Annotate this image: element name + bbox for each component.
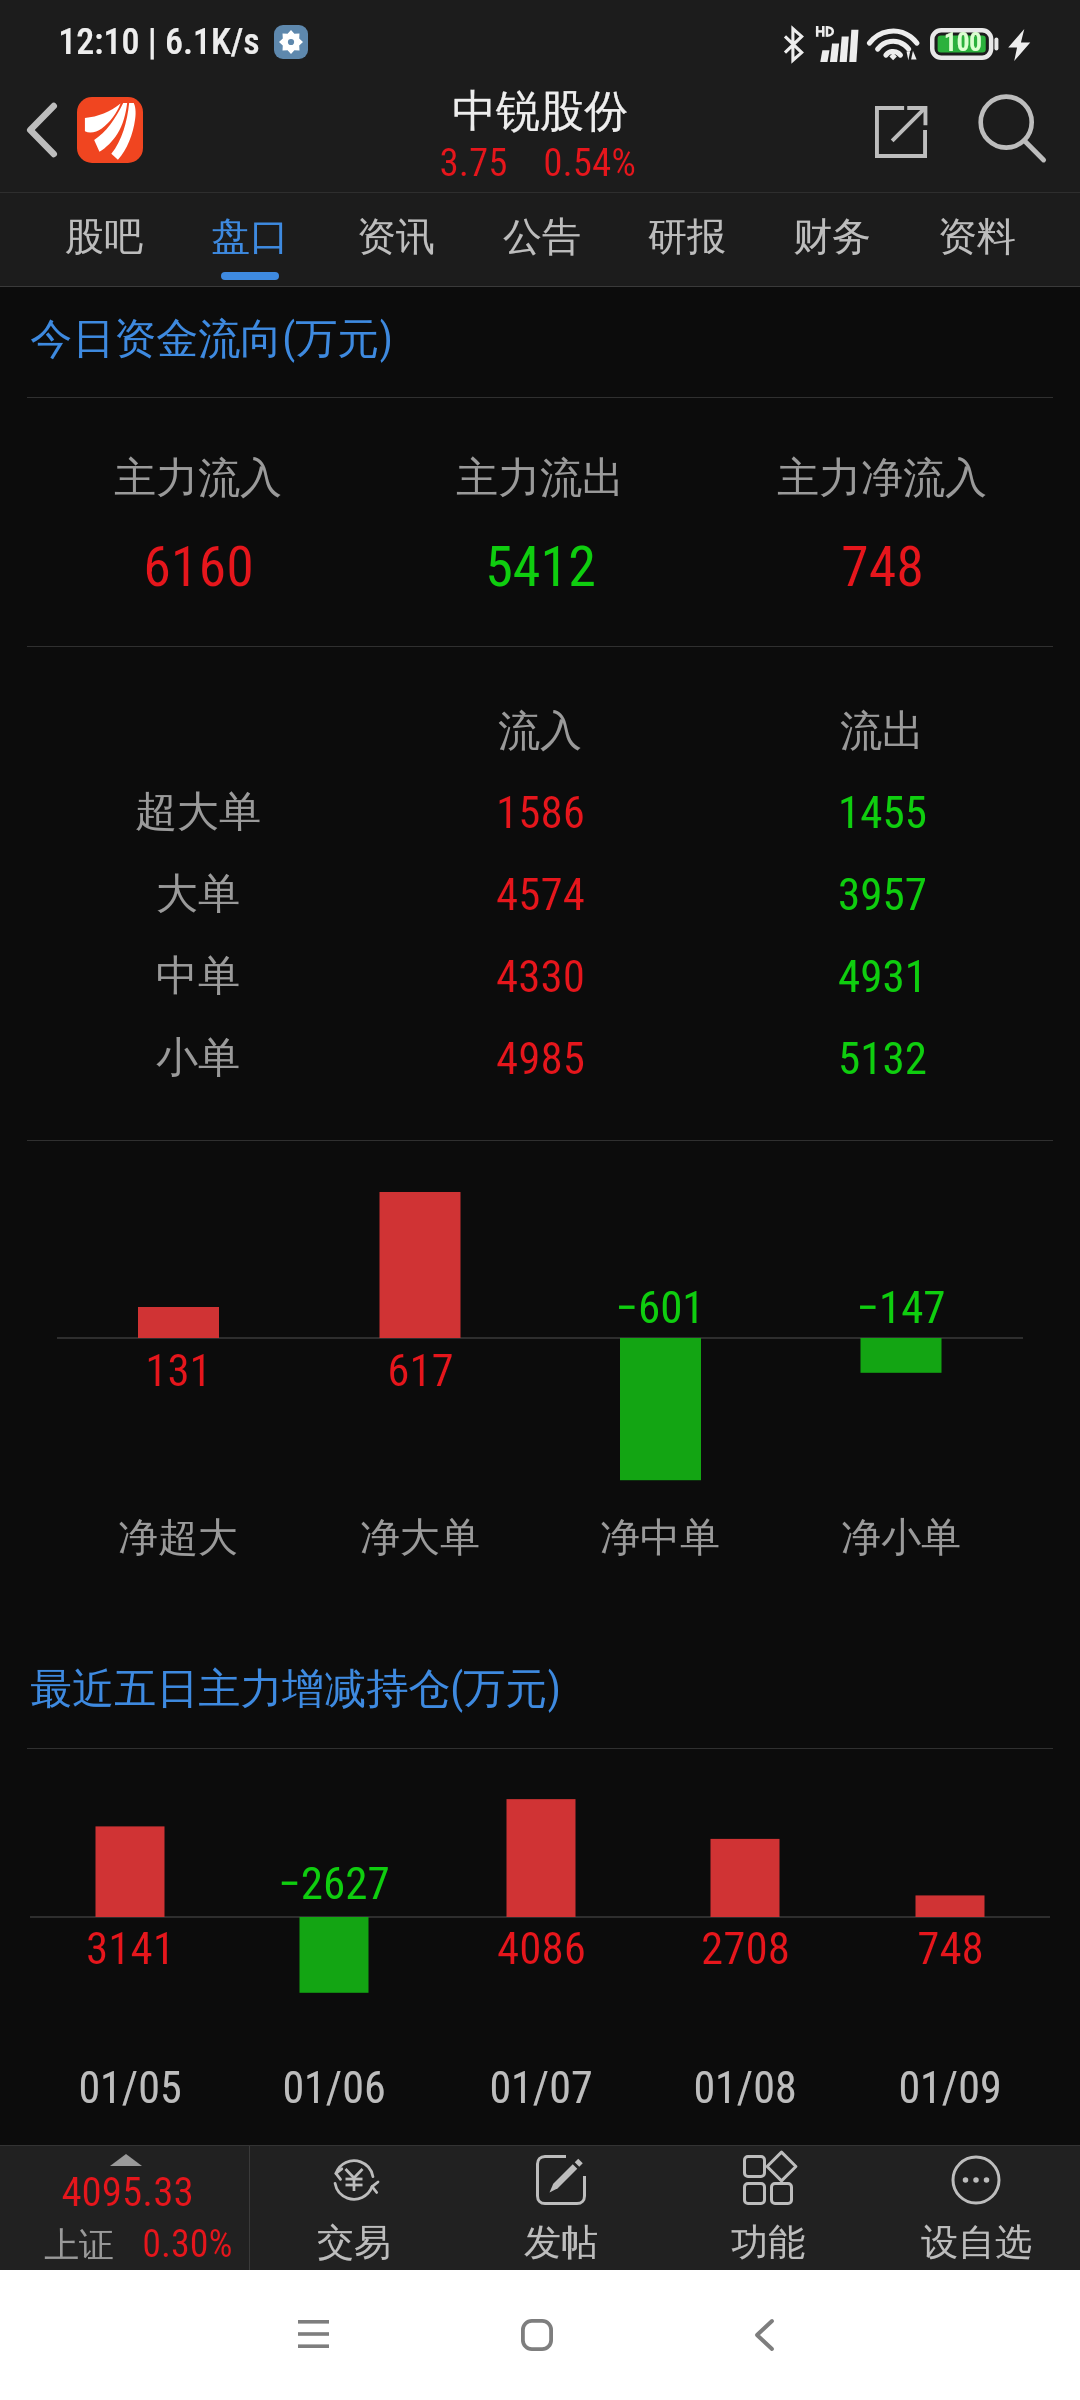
staticText: 流入: [498, 705, 582, 758]
staticText: −2627: [278, 1857, 390, 1910]
staticText: 净超大: [118, 1512, 238, 1562]
staticText: −147: [856, 1281, 946, 1334]
button[interactable]: Eastmoney: [77, 97, 143, 163]
staticText: 小单: [156, 1032, 240, 1085]
staticText: 超大单: [135, 786, 261, 839]
staticText: 净中单: [600, 1512, 720, 1562]
staticText: 交易: [317, 2219, 391, 2266]
button[interactable]: 发帖: [457, 2146, 664, 2270]
staticText: 股吧: [65, 212, 143, 261]
staticText: 131: [145, 1344, 212, 1397]
staticText: 12:10 | 6.1K/s: [58, 21, 260, 63]
staticText: 最近五日主力增减持仓(万元): [30, 1663, 561, 1716]
staticText: 3957: [838, 868, 927, 921]
staticText: 4931: [838, 950, 927, 1003]
staticText: 主力流出: [456, 452, 624, 505]
staticText: 748: [917, 1922, 984, 1975]
staticText: 中锐股份: [452, 84, 628, 139]
staticText: 01/08: [693, 2062, 797, 2114]
staticText: 公告: [503, 212, 581, 261]
staticText: 4095.33: [61, 2168, 194, 2214]
staticText: 4985: [496, 1032, 585, 1085]
staticText: 盘口: [211, 212, 289, 261]
staticText: 主力流入: [114, 452, 282, 505]
staticText: 流出: [840, 705, 924, 758]
staticText: 今日资金流向(万元): [30, 313, 393, 366]
button[interactable]: 交易: [250, 2146, 457, 2270]
staticText: 5132: [838, 1032, 927, 1085]
staticText: 4330: [496, 950, 585, 1003]
button[interactable]: Share: [861, 92, 941, 172]
staticText: 功能: [731, 2219, 805, 2266]
staticText: 净小单: [841, 1512, 961, 1562]
staticText: 3.75: [439, 140, 508, 186]
staticText: 发帖: [524, 2219, 598, 2266]
staticText: 0.30%: [142, 2222, 233, 2267]
button[interactable]: 研报: [614, 200, 759, 286]
staticText: 资料: [938, 212, 1016, 261]
staticText: 01/05: [78, 2062, 182, 2114]
staticText: 748: [841, 534, 924, 600]
staticText: 主力净流入: [777, 452, 987, 505]
staticText: 1586: [496, 786, 585, 839]
button[interactable]: 功能: [664, 2146, 872, 2270]
button[interactable]: 4095.33: [0, 2146, 250, 2270]
button[interactable]: 公告: [469, 200, 614, 286]
button[interactable]: Search: [973, 90, 1053, 170]
staticText: 6160: [143, 534, 254, 600]
staticText: 617: [387, 1344, 454, 1397]
staticText: −601: [615, 1281, 705, 1334]
staticText: 100: [944, 28, 982, 57]
staticText: 1455: [838, 786, 927, 839]
button[interactable]: 资料: [904, 200, 1049, 286]
staticText: 2708: [701, 1922, 790, 1975]
button[interactable]: Back: [4, 92, 80, 168]
button[interactable]: 盘口: [177, 200, 323, 286]
button[interactable]: 资讯: [323, 200, 469, 286]
staticText: 中单: [156, 950, 240, 1003]
staticText: 上证: [44, 2223, 114, 2267]
staticText: 01/06: [282, 2062, 386, 2114]
staticText: 01/09: [898, 2062, 1002, 2114]
staticText: 研报: [648, 212, 726, 261]
staticText: 净大单: [360, 1512, 480, 1562]
staticText: 资讯: [357, 212, 435, 261]
staticText: 01/07: [489, 2062, 593, 2114]
button[interactable]: 股吧: [31, 200, 177, 286]
staticText: 5412: [485, 534, 596, 600]
staticText: 设自选: [921, 2219, 1032, 2266]
staticText: 3141: [86, 1922, 175, 1975]
staticText: 4574: [496, 868, 585, 921]
staticText: 财务: [793, 212, 871, 261]
button[interactable]: 财务: [759, 200, 904, 286]
staticText: 0.54%: [543, 140, 636, 186]
staticText: 4086: [497, 1922, 586, 1975]
staticText: 大单: [156, 868, 240, 921]
button[interactable]: 设自选: [872, 2146, 1080, 2270]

● **Instructions to follow**
Give back the records above word for word, minus any image they hold.

● **Expected answer**
Annotate this image: element name + bbox for each component.
staticText: 流入: [498, 705, 582, 758]
staticText: −2627: [278, 1857, 390, 1910]
staticText: 净超大: [118, 1512, 238, 1562]
staticText: −147: [856, 1281, 946, 1334]
button[interactable]: Eastmoney: [77, 97, 143, 163]
staticText: 小单: [156, 1032, 240, 1085]
staticText: 超大单: [135, 786, 261, 839]
staticText: 净中单: [600, 1512, 720, 1562]
staticText: 交易: [317, 2219, 391, 2266]
button[interactable]: 发帖: [457, 2146, 664, 2270]
staticText: 股吧: [65, 212, 143, 261]
staticText: 131: [145, 1344, 212, 1397]
staticText: 12:10 | 6.1K/s: [58, 21, 260, 63]
staticText: 最近五日主力增减持仓(万元): [30, 1663, 561, 1716]
staticText: 3957: [838, 868, 927, 921]
staticText: 4931: [838, 950, 927, 1003]
staticText: 主力流出: [456, 452, 624, 505]
staticText: 748: [917, 1922, 984, 1975]
staticText: 中锐股份: [452, 84, 628, 139]
staticText: 01/08: [693, 2062, 797, 2114]
staticText: 公告: [503, 212, 581, 261]
staticText: 4095.33: [61, 2168, 194, 2214]
staticText: 4985: [496, 1032, 585, 1085]
staticText: 盘口: [211, 212, 289, 261]
staticText: 主力流入: [114, 452, 282, 505]
staticText: 流出: [840, 705, 924, 758]
staticText: 今日资金流向(万元): [30, 313, 393, 366]
button[interactable]: 交易: [250, 2146, 457, 2270]
staticText: 5132: [838, 1032, 927, 1085]
staticText: 4330: [496, 950, 585, 1003]
button[interactable]: Share: [861, 92, 941, 172]
staticText: 功能: [731, 2219, 805, 2266]
staticText: 净小单: [841, 1512, 961, 1562]
staticText: 3.75: [439, 140, 508, 186]
staticText: 发帖: [524, 2219, 598, 2266]
staticText: 0.30%: [142, 2222, 233, 2267]
button[interactable]: 研报: [614, 200, 759, 286]
staticText: 资料: [938, 212, 1016, 261]
staticText: 01/05: [78, 2062, 182, 2114]
staticText: 748: [841, 534, 924, 600]
staticText: 主力净流入: [777, 452, 987, 505]
staticText: 1586: [496, 786, 585, 839]
button[interactable]: 功能: [664, 2146, 872, 2270]
button[interactable]: 4095.33: [0, 2146, 250, 2270]
button[interactable]: 公告: [469, 200, 614, 286]
button[interactable]: Search: [973, 90, 1053, 170]
staticText: 6160: [143, 534, 254, 600]
staticText: 617: [387, 1344, 454, 1397]
staticText: −601: [615, 1281, 705, 1334]
staticText: 100: [944, 28, 982, 57]
staticText: 1455: [838, 786, 927, 839]
button[interactable]: 资料: [904, 200, 1049, 286]
staticText: 2708: [701, 1922, 790, 1975]
button[interactable]: Back: [4, 92, 80, 168]
button[interactable]: 盘口: [177, 200, 323, 286]
button[interactable]: 资讯: [323, 200, 469, 286]
staticText: 中单: [156, 950, 240, 1003]
staticText: 上证: [44, 2223, 114, 2267]
staticText: 01/06: [282, 2062, 386, 2114]
staticText: 01/09: [898, 2062, 1002, 2114]
staticText: 研报: [648, 212, 726, 261]
staticText: 净大单: [360, 1512, 480, 1562]
staticText: 资讯: [357, 212, 435, 261]
staticText: 01/07: [489, 2062, 593, 2114]
button[interactable]: 股吧: [31, 200, 177, 286]
staticText: 5412: [485, 534, 596, 600]
staticText: 设自选: [921, 2219, 1032, 2266]
staticText: 3141: [86, 1922, 175, 1975]
staticText: 4574: [496, 868, 585, 921]
staticText: 财务: [793, 212, 871, 261]
button[interactable]: 财务: [759, 200, 904, 286]
staticText: 0.54%: [543, 140, 636, 186]
staticText: 4086: [497, 1922, 586, 1975]
staticText: 大单: [156, 868, 240, 921]
button[interactable]: 设自选: [872, 2146, 1080, 2270]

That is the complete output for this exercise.